» REQUIRED WORK: What you return should match the records below exactly.

::: MATERIAL PROVIDED

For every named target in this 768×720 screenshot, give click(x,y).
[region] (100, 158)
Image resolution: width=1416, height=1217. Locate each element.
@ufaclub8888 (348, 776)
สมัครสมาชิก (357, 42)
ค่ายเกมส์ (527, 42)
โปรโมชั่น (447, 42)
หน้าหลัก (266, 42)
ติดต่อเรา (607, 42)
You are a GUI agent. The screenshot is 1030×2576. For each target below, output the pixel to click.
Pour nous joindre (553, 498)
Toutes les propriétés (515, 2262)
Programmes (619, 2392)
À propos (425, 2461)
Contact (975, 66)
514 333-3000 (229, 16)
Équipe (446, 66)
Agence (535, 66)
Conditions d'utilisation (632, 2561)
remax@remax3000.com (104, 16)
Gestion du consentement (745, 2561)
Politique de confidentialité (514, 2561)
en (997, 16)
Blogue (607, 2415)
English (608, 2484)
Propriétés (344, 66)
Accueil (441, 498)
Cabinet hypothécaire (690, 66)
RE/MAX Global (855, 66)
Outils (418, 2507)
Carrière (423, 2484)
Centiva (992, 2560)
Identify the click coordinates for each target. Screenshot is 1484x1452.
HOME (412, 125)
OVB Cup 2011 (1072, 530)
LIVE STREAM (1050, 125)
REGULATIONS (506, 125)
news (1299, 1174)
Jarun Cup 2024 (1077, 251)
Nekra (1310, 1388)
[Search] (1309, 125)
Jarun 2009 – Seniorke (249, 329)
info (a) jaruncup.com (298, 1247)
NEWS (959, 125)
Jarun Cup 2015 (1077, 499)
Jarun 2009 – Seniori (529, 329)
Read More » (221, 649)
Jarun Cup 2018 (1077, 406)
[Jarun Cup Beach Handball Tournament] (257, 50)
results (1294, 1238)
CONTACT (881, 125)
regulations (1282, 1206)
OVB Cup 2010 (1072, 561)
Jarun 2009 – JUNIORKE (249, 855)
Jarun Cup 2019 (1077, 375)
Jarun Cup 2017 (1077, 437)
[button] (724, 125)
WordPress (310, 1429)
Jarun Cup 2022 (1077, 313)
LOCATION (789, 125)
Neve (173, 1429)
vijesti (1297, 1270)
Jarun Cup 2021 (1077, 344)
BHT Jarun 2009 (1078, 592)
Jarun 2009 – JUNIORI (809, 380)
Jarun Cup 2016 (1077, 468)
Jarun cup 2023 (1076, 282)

::::::

» EXERCISE RESULT:
For every named target in this 768×720 screenshot, give click(x,y).
[region] (100, 158)
Image resolution: width=1416, height=1217. Locate each element.
@ufaclub8888 (348, 776)
สมัครสมาชิก (357, 42)
ค่ายเกมส์ (527, 42)
โปรโมชั่น (447, 42)
หน้าหลัก (266, 42)
ติดต่อเรา (607, 42)
You are a GUI agent. The screenshot is 1030×2576. For each target below, output the pixel to click.
Pour nous joindre (553, 498)
Toutes les propriétés (515, 2262)
Programmes (619, 2392)
À propos (425, 2461)
Contact (975, 66)
514 333-3000 (229, 16)
Équipe (446, 66)
Agence (535, 66)
Conditions d'utilisation (632, 2561)
remax@remax3000.com (104, 16)
Gestion du consentement (745, 2561)
Politique de confidentialité (514, 2561)
en (997, 16)
Blogue (607, 2415)
English (608, 2484)
Propriétés (344, 66)
Accueil (441, 498)
Cabinet hypothécaire (690, 66)
RE/MAX Global (855, 66)
Outils (418, 2507)
Carrière (423, 2484)
Centiva (992, 2560)
Identify the click coordinates for each target. Screenshot is 1484x1452.
HOME (412, 125)
OVB Cup 2011 (1072, 530)
LIVE STREAM (1050, 125)
REGULATIONS (506, 125)
news (1299, 1174)
Jarun Cup 2024 (1077, 251)
Nekra (1310, 1388)
[Search] (1309, 125)
Jarun 2009 – Seniorke (249, 329)
info (a) jaruncup.com (298, 1247)
NEWS (959, 125)
Jarun Cup 2015 (1077, 499)
Jarun 2009 – Seniori (529, 329)
Read More » (221, 649)
Jarun Cup 2018 (1077, 406)
[Jarun Cup Beach Handball Tournament] (257, 50)
results (1294, 1238)
CONTACT (881, 125)
regulations (1282, 1206)
OVB Cup 2010 (1072, 561)
Jarun 2009 – JUNIORKE (249, 855)
Jarun Cup 2019 (1077, 375)
Jarun Cup 2017 (1077, 437)
[button] (724, 125)
WordPress (310, 1429)
Jarun Cup 2022 (1077, 313)
LOCATION (789, 125)
Neve (173, 1429)
vijesti (1297, 1270)
Jarun Cup 2021 (1077, 344)
BHT Jarun 2009 (1078, 592)
Jarun 2009 – JUNIORI (809, 380)
Jarun Cup 2016 (1077, 468)
Jarun cup 2023 (1076, 282)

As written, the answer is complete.